2016 Volume 31 Issue 1 Pages 76-78
The hydrogen uptake (Hup) system of Bradyrhizobium diazoefficiens recycles the H2 released by nitrogenase in soybean nodule symbiosis, and is responsible for H2-dependent chemolithoautotrophic growth. The strain USDA110 has two hup gene clusters located outside (locus I) and inside (locus II) a symbiosis island. Bacterial growth under H2-dependent chemolithoautotrophic conditions was markedly weaker and H2 production by soybean nodules was markedly stronger for the mutant of hup locus I (ΔhupS1L1) than for the mutant of hup locus II (ΔhupS2L2). These results indicate that locus I is primarily responsible for Hup activity.
Soybean bradyrhizobia have two lifestyles: as symbiotic bacteroids that fix atmospheric nitrogen in host plants or as free-living soil bacteria. As a symbiont, B. diazoefficiens synthesizes a hydrogen uptake (Hup) system that recycles the H2 formed as a byproduct of nitrogenase activity (4). This symbiotic hydrogen oxidation increases nitrogen fixation efficiency, thereby enhancing the productivity of the legume host (3, 6). As free-living cells, Bradyrhizobium diazoefficiens Hup+ strains have the ability to grow chemolithoautotrophically by using H2 as an electron donor (7).
Two sets of hup genes have been identified in B. diazoefficiens: a large cluster outside the symbiosis island (hup locus I, genome position 7,620,025–7,645,755) and a small cluster inside the symbiosis island (hup locus II, genome position 1,888,916–1,902,575) (6, 11). A transcriptome analysis previously showed that several hup genes located outside the symbiosis island were up-regulated during H2-dependent chemolithoautotrophic growth, whereas several hup genes located inside the symbiosis island were up-regulated in symbiotic bacteroids (1, 6). These findings imply that hup locus I plays an important role in chemolithoautotrophic growth, while symbiotic hup locus II may contribute to Hup activity in the nodules. In the present study, we constructed hupSL deletion mutants in order to clarify the contribution of each hup gene cluster during the chemolithoautotrophic growth and nodulation of B. diazoefficiens USDA110.

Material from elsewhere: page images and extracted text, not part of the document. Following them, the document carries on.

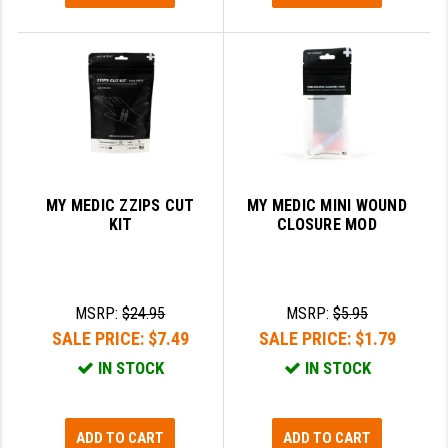
MY MEDIC ZZIPS CUT
MY MEDIC MINI WOUND
KIT
CLOSURE MOD
MSRP:
$24.95
MSRP:
$5.95
SALE PRICE:
$7.49
SALE PRICE:
$1.79
IN STOCK
IN STOCK
ADD TO CART
ADD TO CART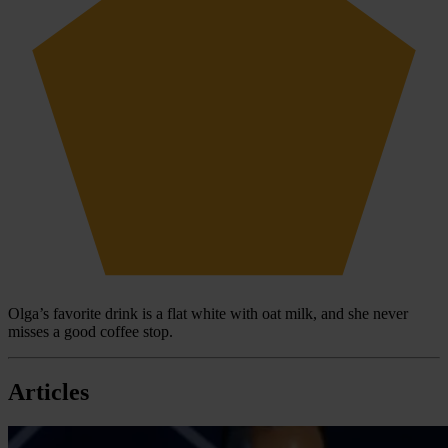
Olga’s favorite drink is a flat white with oat milk, and she never
misses a good coffee stop.
Articles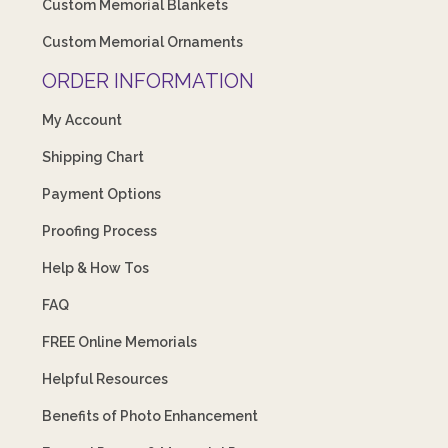
Custom Memorial Blankets
Custom Memorial Ornaments
ORDER INFORMATION
My Account
Shipping Chart
Payment Options
Proofing Process
Help & How Tos
FAQ
FREE Online Memorials
Helpful Resources
Benefits of Photo Enhancement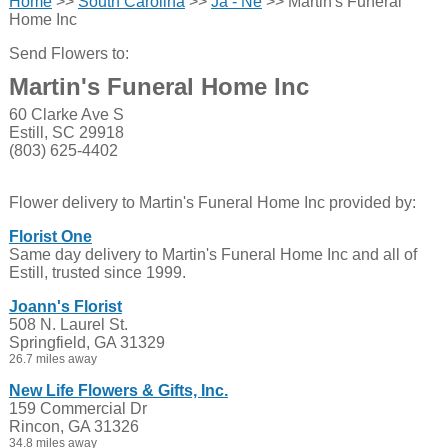
Home
>>
South Carolina
>>
Ja - Ne
>> Martin's Funeral
Home Inc
Send Flowers to:
Martin's Funeral Home Inc
60 Clarke Ave S
Estill, SC 29918
(803) 625-4402
Flower delivery to Martin's Funeral Home Inc provided by:
Florist One
Same day delivery to Martin's Funeral Home Inc and all of
Estill, trusted since 1999.
Joann's Florist
508 N. Laurel St.
Springfield, GA 31329
26.7 miles away
New Life Flowers & Gifts, Inc.
159 Commercial Dr
Rincon, GA 31326
34.8 miles away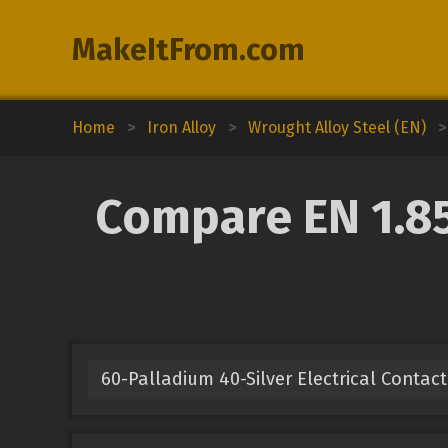
MakeItFrom.com
Home
>
Iron Alloy
>
Wrought Alloy Steel (EN)
>
Compare EN 1.85
60-Palladium 40-Silver Electrical Contact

The strains and plasmids used in this study are listed in Table 1. The HM salt medium for the preculture and Hup medium for chemolithoautotrophic growth were described previously (14). Antibiotics were added to the media for B. diazoefficiens USDA110 and Escherichia coli strains as described previously (13).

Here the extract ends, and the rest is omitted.